Within the past month, the United Nations’ Intergovernmental Panel on Climate Change (IPCC) has issued two reports that, taken together, make clear just how fast the earth’s climate is changing as a result of human conduct and that the consequences of that conduct will, unless arrested immediately, be severe on every continent, including North America. The two reports, issued by the IPCC Working Groups II and III on March 31 and April 11, respectively, identify the precise human conduct primarily responsible for climate change and the actions, and their timing, necessary to avoid the most severe consequences for human civilization.1 Whether the nations of the world, including our own, will take those actions in the time remaining depends on their elected, appointed or self-appointed leaders, but the reports make indisputably clear that those most affected by the continuing failure of nations to act will be our children, their children and grandchildren and anyone else living in a superheated world in the year 2100 and beyond.

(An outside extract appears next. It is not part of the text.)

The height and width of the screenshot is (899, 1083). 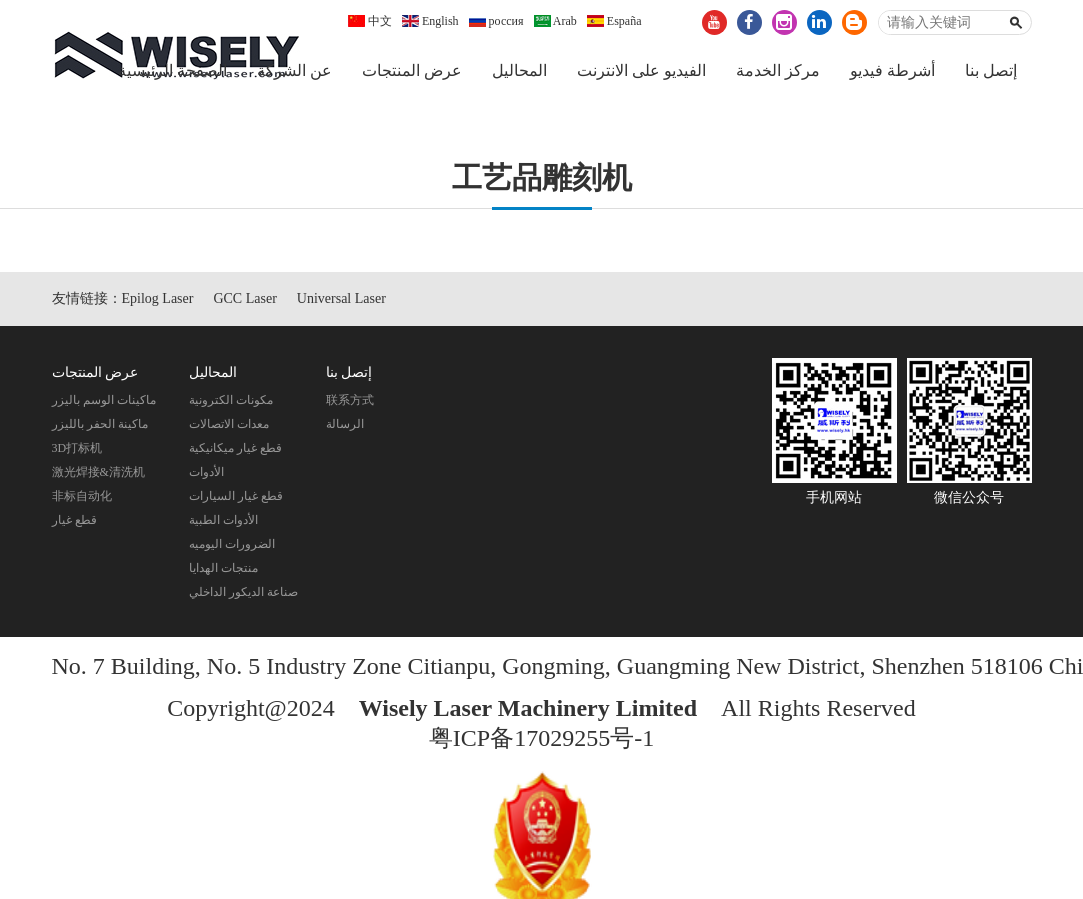 I want to click on 联系方式, so click(x=350, y=400).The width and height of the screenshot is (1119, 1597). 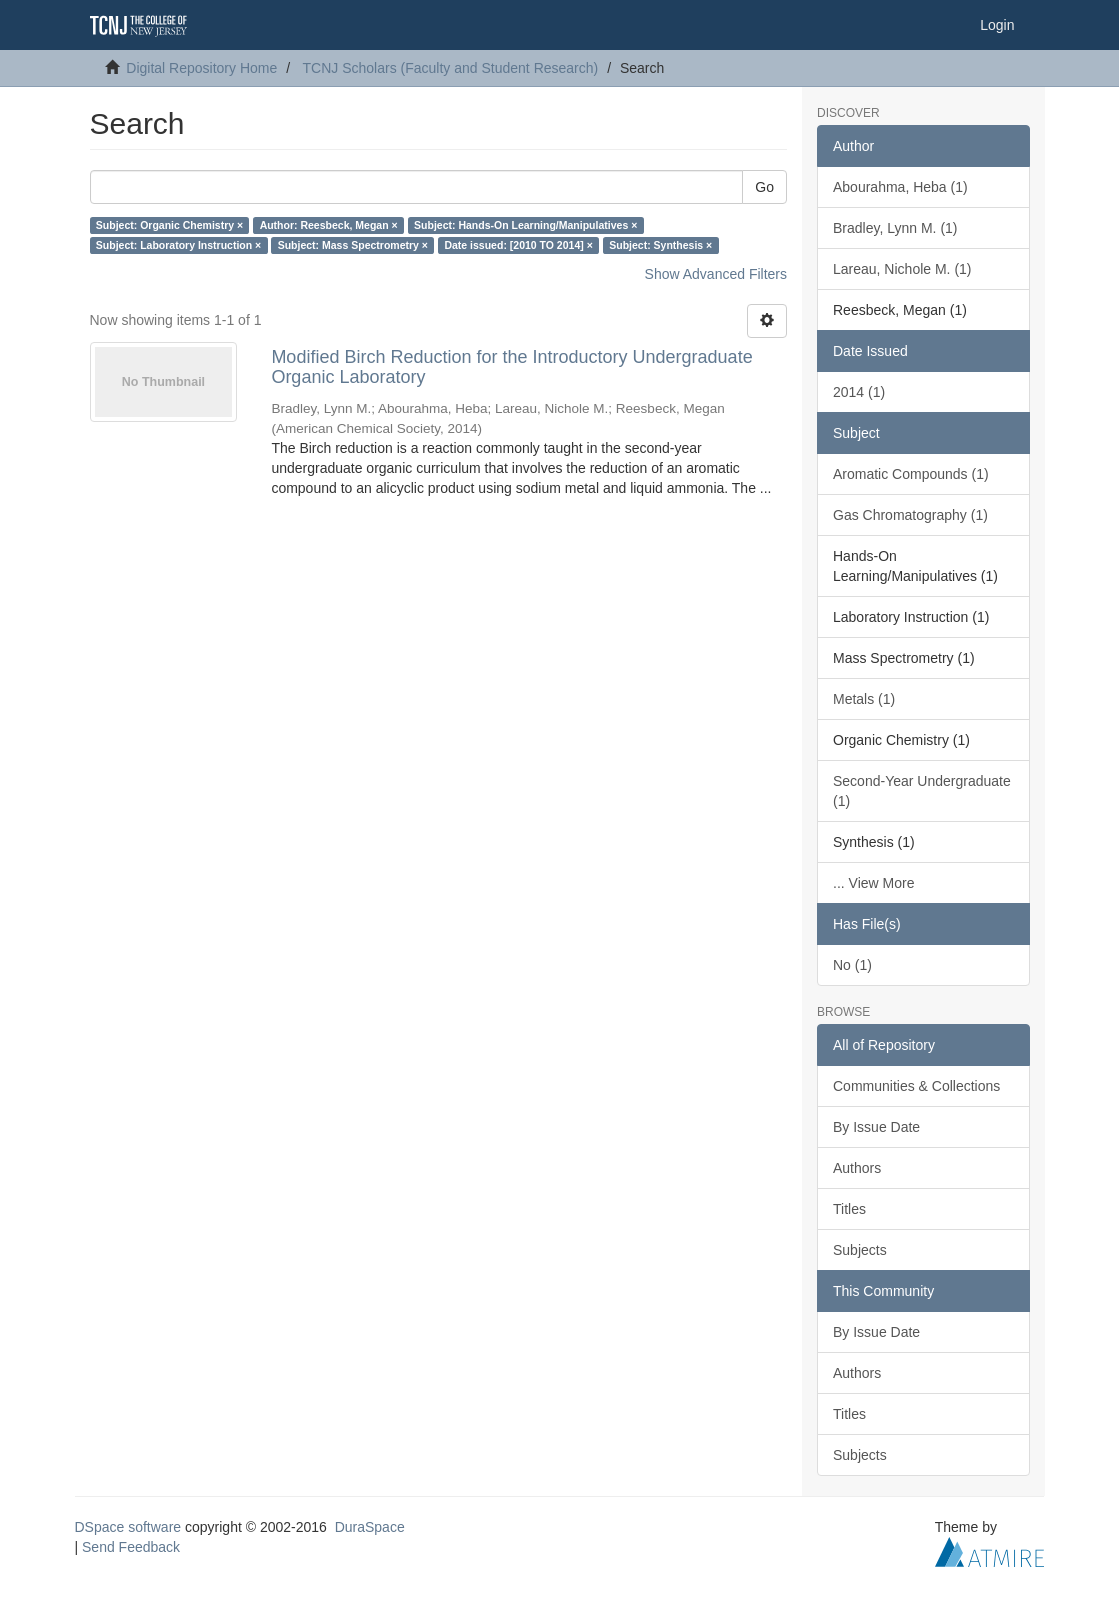 I want to click on 2014 (1), so click(x=859, y=392).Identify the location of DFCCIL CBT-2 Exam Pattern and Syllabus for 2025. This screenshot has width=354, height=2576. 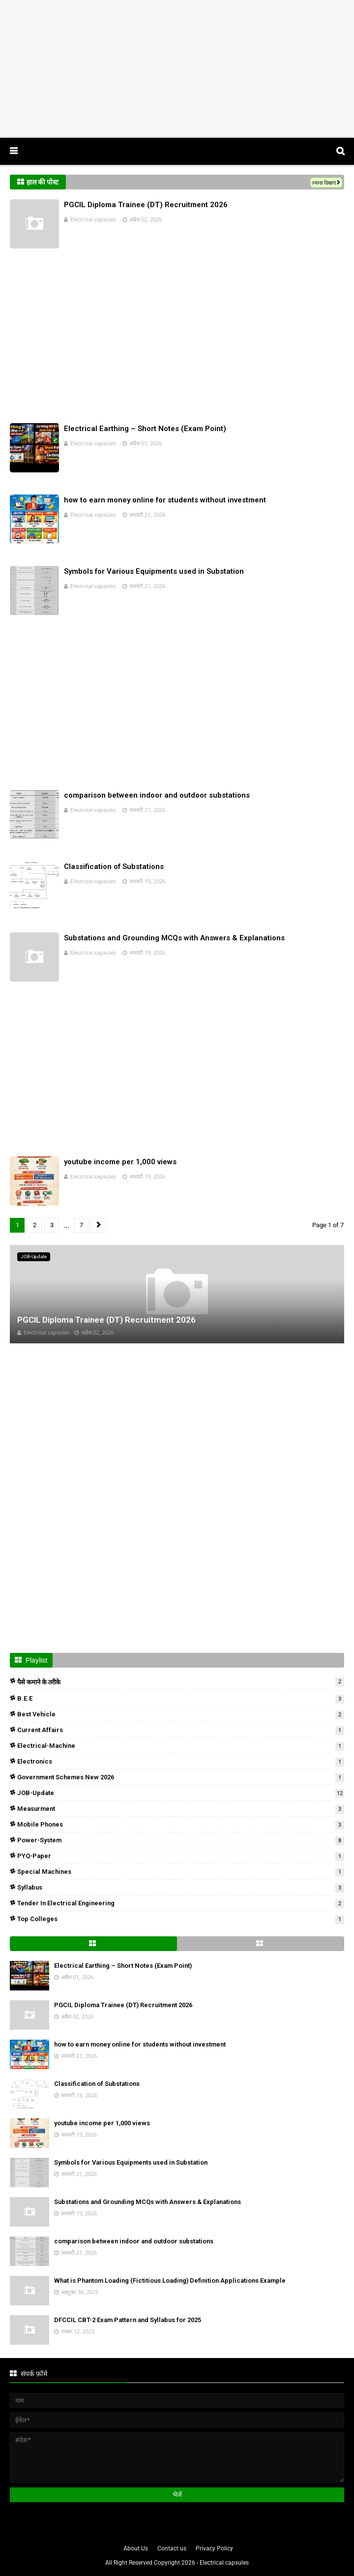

IPCC Temperature Projections

Just how superheated the Earth could become by 2100 will surprise all but the closest followers of climate science. The March 31 (Working Group II) report indicates that there was an average increase in global temperature (over land and oceans) of about .85 degrees Celsius (C)—about 1.3 degrees Fahrenheit (F)—between 1880 and 2012. This increase has not been spread evenly, and future increases are expected to vary by region, as well as by the actions the world takes to reduce greenhouse gas (GHG) emissions.